Текст книги "Выжить в Сталинграде (Воспоминания фронтового врача. 1943-1946)"


Автор книги: Ганс Дибольд



сообщить о нарушении

Текущая страница: 4 (всего у книги 12 страниц) [доступный отрывок для чтения: 5 страниц]

Он был жив к моменту, когда мы переехали в другой госпиталь.

Обратный путь я совершал другим маршрутом. При этом я часто обнаруживал труп какого-то больного, имени которого не знали лежавшие там раненые. Обычно это был скиталец, который перед смертью искал более удобное место и находил его – место своего последнего упокоения – здесь, лежа посреди галереи.

К вечеру наша работа, а с ней и силы заканчивались. Мы садились на койки и принимались ждать – вшей. Шинели служили нам матрацами, кителя – одеялами, вещевые мешки – подушками. На стене висела моя противомоскитная сетка. В ней я сушил липкий хлеб, прежде чем его съесть. В самом начале зимы, сразу после окружения, жена прислала мне дюжину рождественских свечей. Свечи мне привез молодой артиллерийский лейтенант доктор Эймансбергер, прилетевший в котел накануне Рождества. Через несколько дней его убили, когда он пытался прямой наводкой поразить русский танк из своей гаубицы.

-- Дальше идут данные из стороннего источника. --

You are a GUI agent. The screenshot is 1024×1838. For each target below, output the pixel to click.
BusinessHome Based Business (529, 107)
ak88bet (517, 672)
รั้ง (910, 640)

Половину свечей я раздал своим сослуживцам по медицинскому корпусу как рождественские подарки. В сочельник эти свечи освещали их траншеи и блиндажи в оврагах Россошки. В Гумраке все медики, собравшиеся в блиндаже, были убиты прямым попаданием русской авиационной бомбы.

Остальные свечи я сохранил. Они освещали мне Рождество, светили в Новый год. Теперь у меня оставалось всего две свечи. Иногда я зажигал их, и маленькие огоньки напоминали о доме. В такие минуты мы разговаривали. Доктор Штейн как-то сказал: «Если мы хотим пережить плен, нам надо протянуть пять лет». Я с ним согласился. Так и вышло, по крайней мере для меня.

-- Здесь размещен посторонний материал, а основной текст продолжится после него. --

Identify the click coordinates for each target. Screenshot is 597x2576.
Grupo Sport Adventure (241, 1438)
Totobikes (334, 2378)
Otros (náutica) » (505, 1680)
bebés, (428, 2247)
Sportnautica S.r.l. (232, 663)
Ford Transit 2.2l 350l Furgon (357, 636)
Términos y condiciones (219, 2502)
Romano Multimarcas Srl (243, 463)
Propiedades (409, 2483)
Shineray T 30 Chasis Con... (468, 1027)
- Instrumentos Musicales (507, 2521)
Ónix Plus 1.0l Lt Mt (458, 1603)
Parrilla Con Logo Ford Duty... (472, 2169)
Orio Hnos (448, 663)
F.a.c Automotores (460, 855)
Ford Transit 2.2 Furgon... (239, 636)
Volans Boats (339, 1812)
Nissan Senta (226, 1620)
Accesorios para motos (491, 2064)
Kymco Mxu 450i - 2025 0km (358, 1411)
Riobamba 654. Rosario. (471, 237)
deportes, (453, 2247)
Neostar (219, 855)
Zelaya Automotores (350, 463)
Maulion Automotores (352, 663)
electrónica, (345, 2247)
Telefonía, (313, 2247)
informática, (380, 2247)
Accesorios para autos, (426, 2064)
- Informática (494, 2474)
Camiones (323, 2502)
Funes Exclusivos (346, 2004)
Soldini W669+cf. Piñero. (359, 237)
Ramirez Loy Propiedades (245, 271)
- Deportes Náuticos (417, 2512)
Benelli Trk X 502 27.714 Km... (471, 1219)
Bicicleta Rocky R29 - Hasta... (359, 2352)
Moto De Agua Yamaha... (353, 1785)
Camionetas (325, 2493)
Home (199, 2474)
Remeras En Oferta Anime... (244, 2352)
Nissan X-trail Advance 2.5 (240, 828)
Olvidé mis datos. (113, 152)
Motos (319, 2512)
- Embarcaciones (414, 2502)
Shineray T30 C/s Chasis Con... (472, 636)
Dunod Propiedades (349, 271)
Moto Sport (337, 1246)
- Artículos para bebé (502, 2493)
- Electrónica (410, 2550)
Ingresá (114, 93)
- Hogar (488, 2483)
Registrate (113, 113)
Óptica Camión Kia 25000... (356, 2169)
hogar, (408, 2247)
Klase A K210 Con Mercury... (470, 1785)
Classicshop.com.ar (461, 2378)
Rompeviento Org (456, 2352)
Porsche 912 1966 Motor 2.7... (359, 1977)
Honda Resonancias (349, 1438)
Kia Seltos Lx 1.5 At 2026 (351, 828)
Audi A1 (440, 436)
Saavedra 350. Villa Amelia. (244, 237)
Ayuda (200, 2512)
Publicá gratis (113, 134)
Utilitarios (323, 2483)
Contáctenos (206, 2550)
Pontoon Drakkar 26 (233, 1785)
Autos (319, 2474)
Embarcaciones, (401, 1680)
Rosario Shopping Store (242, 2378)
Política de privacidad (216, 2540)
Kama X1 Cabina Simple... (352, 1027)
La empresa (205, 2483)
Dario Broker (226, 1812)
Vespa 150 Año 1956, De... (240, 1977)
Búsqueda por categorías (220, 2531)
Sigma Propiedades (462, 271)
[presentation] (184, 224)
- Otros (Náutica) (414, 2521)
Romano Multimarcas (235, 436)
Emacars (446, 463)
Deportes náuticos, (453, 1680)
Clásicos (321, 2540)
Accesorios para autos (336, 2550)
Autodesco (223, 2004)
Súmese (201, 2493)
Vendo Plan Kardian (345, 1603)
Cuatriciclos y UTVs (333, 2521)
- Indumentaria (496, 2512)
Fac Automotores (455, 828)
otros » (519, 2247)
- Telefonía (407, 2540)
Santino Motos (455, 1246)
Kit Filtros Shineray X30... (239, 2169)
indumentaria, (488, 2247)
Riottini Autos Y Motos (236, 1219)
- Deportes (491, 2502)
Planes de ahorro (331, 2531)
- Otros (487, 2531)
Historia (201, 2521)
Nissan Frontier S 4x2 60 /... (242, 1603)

Так проходили дни и ночи. Время от времени мы поднимались на улицу подышать пять минут свежим морозным воздухом. Однажды во время такой прогулки я встретил коменданта. Он остановился и певуче продекламировал мне какое-то русское стихотворение о весне. Замолчав, он тоскующим взглядом посмотрел на голое деревце, потом повернулся ко мне и сказал: «Идите и работайте; идите и работайте». Но я ушел не сразу, постояв еще несколько мгновений под открытым небом, которого так давно не видел.

С дороги, поперек пересекавшей балку, мне была видна широкая, скованная льдом Волга.

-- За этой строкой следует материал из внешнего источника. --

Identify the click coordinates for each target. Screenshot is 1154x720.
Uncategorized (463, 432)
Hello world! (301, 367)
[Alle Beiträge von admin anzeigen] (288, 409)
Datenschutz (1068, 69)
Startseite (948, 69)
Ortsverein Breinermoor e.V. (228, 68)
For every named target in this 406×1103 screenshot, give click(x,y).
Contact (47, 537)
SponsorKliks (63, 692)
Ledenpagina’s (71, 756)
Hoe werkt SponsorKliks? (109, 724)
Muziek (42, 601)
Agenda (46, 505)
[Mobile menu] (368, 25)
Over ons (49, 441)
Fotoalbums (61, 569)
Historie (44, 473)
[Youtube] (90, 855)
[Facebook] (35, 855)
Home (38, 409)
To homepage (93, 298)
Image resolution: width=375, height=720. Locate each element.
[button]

Однажды вечером, когда мы уже собирались ложиться спать, в галерее раздался какой-то шум. Через несколько минут русский часовой ввел в нашу комнату двух офицеров. Это были капелланы танковой дивизии – один католик, другой протестант. Вид у них был встревоженный, в глазах читался страх. Они все время прятались в бункере, но русские их, в конце концов, нашли. Католический капеллан Рааб сказал: «Какая бы дорога мне ни выпала, она все равно приведет к Богу». В тот же вечер обоих капелланов увели.

Мы этого не ожидали, так как в здании ГПУ у нас тоже был капеллан по фамилии Хейлиг. Родом он был из Бамберга. Когда русские спросили его, кто он, Хейлиг показал им крест. Русские пощупали его, удивленно посмотрели на капеллана, потом снисходительно улыбнулись: «А, священник!» Они не причинили ему никакого вреда. Позже, летом, он даже стал библиотекарем.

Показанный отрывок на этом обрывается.